Background: The relationship between ventricular arrhythmias (VA) in the subacute phase of a myocardial infarction (MI) and subsequent major arrhythmic events, i.e. sustained ventricular tachycardia (SVT) and sudden death (SD), is well known. The importance of left ventricular dysfunction in the same context is also well established. The vast majority of the data in the literature come from the prefibrinolytic era and/or are derived from limited data bases.
Materials, methods and results: We examined the large, uniform GISSI-2 population of acute fibrinolysed myocardial infarctions in order to evaluate the significance and predictive power of VA detected by Holter monitoring during the subacute phase. Particular attention was paid to the occurrence of nonsustained ventricular tachycardias (NSVT) since their role is still uncertain, so it is hard to assess the utility of invasive measures such as programmed electrical stimulation (PES). Left ventricular function was evaluated by mono-, and two-dimensional echocardiography. Holter monitoring was available in 8,676 patients; a six-month follow-up, as regards mortality was completed in 8,552 patients (98.5%) and, as regards SVT incidence, in 7.713 (88.9%). During the follow-up 256 patients died (3%), 84 out of them suddenly (1%). Twenty-six [corrected] patients out of 7,713 (0.3%) experienced one or more SVT. The relationship between VA, left ventricular dysfunction and major arrhythmic events was evaluated by odds ratios (OR) and their confidence intervals (CI). Odds ratios for the combined end-point (SD and/or SVT) was 4.49 (CI 95% 2.69-7.51) if the Holter showed > 10 VEB/hour; 2.34 (CI 1.48-3.68) if couplets were present; 3.26 (1.52-6.99) if NSVT were present; 3.02 (2.02-4.50) if any complex ventricular arrhythmia was detected. Left ventricular disfunction seemed to exert a more powerful influence: OR 9.80 (CI 5.75-16.69) for SD and/or SVT. Any arrhythmic parameter had very low positive (< or = 3%) and very high (approximately 99%) negative predictive power. Multivariate analysis (Cox Model) including major prognostic factors confirmed the independent prognostic value of frequent VA (RR 2.75; 95% CI 1.58-4.79), couplets (RR 1.91; CI 1.28-2.86); complex VA (RR 2.02; CI 1.36-3.00). NSVT, after adjusting for the selected risk factors, was not independently associated with a worse prognosis.
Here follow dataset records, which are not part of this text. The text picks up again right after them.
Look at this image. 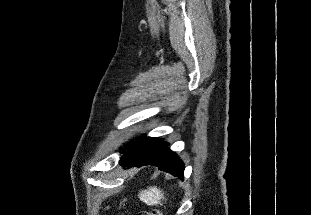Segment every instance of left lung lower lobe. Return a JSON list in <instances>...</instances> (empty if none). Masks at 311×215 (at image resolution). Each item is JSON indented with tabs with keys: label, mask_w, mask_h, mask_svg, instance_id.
Masks as SVG:
<instances>
[{
	"label": "left lung lower lobe",
	"mask_w": 311,
	"mask_h": 215,
	"mask_svg": "<svg viewBox=\"0 0 311 215\" xmlns=\"http://www.w3.org/2000/svg\"><path fill=\"white\" fill-rule=\"evenodd\" d=\"M167 146L168 143L162 139L142 135L121 156L120 163L128 168L154 165L161 171L184 179L183 163Z\"/></svg>",
	"instance_id": "0a47b994"
}]
</instances>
Conclusions: Ventricular arrhythmias detected by Holter monitoring during the subacute phase of a MI still have prognostic significance for major arrhythmic events in the fibrinolytic era. The presence of NSVT triples the risk of SD and/or SVT in the six months after an acute MI, but loses any predictive power in a multivariate analysis. Only 6.6% of the patients showed one or more episodes of NSVT in the Holter recording. If the ongoing clinical trials, MUSTT and MADIT, will confirm the usefulness of PES in such patients, the benefit will be confirmed to a very small proportion of the patients at risk of specific diagnostic tests. The positive predictive power of VA is very low and it is therefore mandatory to add other non-invasive variables to the screening to identify the subgroups at greatest risk. On the other hand the very high (99%) negative predictive power of VA and left ventricular dysfunction enables us to identify a large population of infarcts with a negligible risk, who need no further sophisticated investigations. From the point of view of the cost/benefit evaluation this seems to be an outstanding result.